Stored data
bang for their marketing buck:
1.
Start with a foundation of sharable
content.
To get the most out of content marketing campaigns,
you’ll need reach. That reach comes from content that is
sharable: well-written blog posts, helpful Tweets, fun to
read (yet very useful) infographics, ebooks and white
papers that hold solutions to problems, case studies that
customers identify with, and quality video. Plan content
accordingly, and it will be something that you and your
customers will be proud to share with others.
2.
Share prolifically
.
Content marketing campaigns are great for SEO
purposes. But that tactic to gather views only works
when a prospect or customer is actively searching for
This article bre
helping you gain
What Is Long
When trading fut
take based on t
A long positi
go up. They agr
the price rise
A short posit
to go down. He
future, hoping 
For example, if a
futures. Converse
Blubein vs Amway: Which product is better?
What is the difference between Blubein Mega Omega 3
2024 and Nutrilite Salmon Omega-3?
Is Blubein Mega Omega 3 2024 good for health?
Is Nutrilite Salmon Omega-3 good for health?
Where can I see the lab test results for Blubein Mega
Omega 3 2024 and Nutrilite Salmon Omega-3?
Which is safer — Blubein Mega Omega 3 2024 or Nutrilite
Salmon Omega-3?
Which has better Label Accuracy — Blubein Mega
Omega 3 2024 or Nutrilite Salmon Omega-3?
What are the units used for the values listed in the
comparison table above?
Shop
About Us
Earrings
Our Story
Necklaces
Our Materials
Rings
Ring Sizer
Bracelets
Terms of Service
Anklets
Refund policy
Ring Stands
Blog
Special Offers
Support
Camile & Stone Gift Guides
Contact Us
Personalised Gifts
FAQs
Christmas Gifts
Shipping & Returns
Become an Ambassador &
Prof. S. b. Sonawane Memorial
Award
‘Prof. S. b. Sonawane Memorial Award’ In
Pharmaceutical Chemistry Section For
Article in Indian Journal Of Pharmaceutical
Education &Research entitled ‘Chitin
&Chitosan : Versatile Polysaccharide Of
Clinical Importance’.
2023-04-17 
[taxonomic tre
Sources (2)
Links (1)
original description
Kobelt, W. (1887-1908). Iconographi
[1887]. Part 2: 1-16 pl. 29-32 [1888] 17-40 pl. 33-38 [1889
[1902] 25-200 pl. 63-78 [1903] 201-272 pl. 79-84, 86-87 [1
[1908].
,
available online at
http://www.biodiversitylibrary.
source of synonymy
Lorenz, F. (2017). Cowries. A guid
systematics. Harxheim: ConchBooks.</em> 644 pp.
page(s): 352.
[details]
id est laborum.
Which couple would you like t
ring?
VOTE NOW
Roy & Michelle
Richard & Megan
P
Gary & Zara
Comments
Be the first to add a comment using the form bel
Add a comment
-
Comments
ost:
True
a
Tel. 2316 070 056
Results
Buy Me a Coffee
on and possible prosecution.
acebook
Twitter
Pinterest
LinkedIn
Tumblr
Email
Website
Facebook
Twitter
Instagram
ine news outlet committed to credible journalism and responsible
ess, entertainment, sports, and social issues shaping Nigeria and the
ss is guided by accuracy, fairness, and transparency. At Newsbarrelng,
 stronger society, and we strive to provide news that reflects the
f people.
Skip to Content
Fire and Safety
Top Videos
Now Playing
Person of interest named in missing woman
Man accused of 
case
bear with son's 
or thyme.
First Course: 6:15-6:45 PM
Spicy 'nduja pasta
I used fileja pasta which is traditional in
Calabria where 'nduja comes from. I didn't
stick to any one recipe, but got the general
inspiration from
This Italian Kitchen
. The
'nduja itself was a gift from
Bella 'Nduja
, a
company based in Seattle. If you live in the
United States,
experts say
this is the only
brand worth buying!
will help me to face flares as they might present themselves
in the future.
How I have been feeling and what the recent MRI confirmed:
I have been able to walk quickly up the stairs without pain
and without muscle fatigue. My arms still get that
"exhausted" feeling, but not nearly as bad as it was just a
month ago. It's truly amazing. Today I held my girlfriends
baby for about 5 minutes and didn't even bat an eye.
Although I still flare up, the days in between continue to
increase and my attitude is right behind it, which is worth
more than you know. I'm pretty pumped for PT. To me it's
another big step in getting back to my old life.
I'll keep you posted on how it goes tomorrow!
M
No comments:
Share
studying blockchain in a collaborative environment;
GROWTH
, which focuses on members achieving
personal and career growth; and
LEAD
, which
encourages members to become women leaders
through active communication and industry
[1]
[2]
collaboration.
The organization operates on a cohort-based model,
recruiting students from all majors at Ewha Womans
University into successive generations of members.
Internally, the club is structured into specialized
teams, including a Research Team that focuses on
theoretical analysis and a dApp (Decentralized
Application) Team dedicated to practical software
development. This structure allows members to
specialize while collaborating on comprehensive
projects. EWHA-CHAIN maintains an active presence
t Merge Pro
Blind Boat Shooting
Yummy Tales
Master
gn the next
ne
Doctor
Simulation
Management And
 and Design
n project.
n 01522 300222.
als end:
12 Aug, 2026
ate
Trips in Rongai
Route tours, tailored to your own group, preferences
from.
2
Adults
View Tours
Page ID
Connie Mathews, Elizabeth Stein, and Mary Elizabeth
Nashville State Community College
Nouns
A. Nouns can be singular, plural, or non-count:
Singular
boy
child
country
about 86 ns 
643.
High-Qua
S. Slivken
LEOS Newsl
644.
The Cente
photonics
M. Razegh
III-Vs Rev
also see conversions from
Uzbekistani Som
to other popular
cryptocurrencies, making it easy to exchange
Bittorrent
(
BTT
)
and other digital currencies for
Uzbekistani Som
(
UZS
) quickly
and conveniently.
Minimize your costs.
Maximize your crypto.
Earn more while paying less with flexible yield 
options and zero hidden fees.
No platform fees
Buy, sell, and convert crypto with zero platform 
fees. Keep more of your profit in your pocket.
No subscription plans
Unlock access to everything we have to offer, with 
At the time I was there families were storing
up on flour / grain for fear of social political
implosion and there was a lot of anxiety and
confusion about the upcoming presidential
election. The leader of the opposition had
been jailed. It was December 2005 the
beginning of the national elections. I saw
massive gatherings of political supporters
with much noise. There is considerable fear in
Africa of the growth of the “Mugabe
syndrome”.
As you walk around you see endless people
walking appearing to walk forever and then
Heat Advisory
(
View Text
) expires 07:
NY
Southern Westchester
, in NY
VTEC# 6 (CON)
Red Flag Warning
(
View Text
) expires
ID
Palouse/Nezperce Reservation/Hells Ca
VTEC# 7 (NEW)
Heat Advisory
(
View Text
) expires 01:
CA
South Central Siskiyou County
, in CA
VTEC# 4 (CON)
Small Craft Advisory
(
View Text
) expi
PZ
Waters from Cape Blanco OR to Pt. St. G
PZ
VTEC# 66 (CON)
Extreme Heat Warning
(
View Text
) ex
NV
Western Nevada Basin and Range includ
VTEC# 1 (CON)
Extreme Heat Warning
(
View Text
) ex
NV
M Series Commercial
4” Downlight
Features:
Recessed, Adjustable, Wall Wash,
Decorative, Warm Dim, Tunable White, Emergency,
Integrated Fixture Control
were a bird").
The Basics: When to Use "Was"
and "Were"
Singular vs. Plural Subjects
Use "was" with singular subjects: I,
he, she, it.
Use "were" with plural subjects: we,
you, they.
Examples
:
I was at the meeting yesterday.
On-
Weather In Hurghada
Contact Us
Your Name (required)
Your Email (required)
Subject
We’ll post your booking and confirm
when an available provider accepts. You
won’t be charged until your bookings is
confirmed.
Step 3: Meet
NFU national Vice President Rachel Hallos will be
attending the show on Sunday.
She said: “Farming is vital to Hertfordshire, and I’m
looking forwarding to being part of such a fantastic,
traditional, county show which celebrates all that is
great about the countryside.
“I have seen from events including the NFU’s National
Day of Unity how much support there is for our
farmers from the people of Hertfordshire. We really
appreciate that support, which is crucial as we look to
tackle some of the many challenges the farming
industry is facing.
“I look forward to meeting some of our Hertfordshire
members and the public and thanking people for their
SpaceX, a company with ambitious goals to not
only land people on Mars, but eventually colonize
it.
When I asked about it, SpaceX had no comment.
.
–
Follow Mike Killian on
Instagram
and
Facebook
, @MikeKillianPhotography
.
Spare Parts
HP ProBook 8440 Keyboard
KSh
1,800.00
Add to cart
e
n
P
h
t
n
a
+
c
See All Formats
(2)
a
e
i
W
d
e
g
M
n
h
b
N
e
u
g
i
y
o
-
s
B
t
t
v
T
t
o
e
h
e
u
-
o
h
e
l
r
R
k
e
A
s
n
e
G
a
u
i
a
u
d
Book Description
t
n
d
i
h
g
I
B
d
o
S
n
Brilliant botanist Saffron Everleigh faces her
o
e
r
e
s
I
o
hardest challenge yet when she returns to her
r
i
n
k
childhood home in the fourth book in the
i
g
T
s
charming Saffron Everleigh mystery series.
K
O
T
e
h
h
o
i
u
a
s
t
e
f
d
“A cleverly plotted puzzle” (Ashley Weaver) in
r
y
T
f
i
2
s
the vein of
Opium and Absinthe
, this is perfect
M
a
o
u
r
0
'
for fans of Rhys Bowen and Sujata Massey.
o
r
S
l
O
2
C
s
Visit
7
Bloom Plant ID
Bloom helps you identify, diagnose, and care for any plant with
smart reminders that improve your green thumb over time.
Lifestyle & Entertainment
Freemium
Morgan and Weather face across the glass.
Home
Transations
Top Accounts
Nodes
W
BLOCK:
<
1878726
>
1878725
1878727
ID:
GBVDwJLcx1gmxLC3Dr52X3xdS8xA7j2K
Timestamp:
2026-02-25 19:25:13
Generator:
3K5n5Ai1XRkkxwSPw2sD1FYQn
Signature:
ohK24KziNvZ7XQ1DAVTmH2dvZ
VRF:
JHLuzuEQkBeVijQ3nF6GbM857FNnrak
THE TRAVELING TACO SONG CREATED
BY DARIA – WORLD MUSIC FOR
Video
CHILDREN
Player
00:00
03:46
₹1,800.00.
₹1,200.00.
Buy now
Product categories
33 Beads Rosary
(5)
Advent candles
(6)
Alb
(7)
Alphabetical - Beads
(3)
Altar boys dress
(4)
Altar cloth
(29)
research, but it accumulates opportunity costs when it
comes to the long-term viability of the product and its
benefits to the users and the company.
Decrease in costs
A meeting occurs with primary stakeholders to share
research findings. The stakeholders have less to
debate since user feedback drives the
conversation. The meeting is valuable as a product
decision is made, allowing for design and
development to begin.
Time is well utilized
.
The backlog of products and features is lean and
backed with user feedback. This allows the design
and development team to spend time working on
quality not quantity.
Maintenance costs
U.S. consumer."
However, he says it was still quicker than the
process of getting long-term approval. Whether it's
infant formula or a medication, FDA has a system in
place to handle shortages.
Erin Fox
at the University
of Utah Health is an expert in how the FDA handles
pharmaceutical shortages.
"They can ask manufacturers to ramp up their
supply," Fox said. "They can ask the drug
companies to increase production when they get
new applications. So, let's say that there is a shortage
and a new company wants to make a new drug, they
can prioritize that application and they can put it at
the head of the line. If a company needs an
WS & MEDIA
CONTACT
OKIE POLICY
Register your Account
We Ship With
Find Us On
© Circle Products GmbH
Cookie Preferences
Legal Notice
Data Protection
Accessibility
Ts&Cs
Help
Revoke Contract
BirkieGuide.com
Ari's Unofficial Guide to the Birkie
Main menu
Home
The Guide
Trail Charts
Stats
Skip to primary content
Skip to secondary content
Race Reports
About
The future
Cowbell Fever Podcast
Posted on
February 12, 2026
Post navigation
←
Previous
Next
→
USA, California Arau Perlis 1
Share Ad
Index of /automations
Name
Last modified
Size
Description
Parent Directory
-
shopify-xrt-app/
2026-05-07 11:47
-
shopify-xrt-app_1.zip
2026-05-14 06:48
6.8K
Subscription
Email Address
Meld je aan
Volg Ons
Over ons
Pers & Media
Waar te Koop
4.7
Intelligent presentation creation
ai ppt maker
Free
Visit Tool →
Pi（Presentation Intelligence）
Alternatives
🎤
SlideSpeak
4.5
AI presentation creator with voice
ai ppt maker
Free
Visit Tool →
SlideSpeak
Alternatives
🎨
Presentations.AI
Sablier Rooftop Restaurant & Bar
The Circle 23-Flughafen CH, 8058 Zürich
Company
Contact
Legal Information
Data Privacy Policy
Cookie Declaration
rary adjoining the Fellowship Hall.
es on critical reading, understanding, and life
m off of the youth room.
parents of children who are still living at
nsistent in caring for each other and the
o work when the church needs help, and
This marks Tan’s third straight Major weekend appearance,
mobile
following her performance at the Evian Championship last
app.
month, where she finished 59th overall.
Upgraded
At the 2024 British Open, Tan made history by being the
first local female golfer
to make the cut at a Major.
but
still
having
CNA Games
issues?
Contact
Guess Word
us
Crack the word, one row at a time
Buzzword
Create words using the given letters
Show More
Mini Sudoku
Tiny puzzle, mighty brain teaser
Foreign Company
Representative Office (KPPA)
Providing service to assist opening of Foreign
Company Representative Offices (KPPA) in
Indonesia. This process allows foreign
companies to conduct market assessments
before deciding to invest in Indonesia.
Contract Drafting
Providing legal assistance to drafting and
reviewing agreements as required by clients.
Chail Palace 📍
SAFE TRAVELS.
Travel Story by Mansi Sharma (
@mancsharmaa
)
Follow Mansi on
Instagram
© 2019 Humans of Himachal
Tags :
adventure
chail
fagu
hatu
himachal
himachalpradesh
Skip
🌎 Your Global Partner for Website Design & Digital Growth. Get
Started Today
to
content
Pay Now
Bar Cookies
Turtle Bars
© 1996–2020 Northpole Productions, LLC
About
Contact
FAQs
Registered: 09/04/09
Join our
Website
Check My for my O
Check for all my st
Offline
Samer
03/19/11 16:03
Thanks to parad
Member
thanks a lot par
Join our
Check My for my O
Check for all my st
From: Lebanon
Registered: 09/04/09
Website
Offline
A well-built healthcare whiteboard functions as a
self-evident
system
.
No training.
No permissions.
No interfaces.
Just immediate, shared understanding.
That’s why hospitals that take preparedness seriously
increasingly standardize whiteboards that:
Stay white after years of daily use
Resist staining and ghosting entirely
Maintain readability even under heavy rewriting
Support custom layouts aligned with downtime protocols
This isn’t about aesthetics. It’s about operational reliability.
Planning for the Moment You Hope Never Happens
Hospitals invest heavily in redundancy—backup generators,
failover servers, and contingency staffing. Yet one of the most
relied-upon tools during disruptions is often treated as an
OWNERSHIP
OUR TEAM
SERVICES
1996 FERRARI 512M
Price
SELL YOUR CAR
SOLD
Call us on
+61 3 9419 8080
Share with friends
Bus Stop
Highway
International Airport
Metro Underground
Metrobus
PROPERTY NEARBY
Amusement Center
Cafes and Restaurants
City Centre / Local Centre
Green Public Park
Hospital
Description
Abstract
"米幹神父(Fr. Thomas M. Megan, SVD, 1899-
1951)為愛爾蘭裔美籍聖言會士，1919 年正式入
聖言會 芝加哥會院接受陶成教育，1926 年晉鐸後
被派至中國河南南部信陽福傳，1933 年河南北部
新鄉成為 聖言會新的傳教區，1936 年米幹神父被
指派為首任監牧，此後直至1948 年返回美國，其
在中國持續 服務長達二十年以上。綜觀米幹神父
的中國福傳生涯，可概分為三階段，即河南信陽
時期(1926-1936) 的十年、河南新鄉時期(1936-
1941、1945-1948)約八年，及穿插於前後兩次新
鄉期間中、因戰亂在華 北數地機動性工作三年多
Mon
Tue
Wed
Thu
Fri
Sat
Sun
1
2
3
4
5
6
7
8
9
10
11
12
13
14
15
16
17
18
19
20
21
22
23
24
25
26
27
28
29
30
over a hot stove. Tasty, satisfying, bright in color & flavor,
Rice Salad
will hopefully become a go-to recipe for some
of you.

_Work to be completed:_
Your job is to copy out every line from the records above that has the word "campaigns".

_Response to this task:_
To get the most out of content marketing campaigns,
Content marketing campaigns are great for SEO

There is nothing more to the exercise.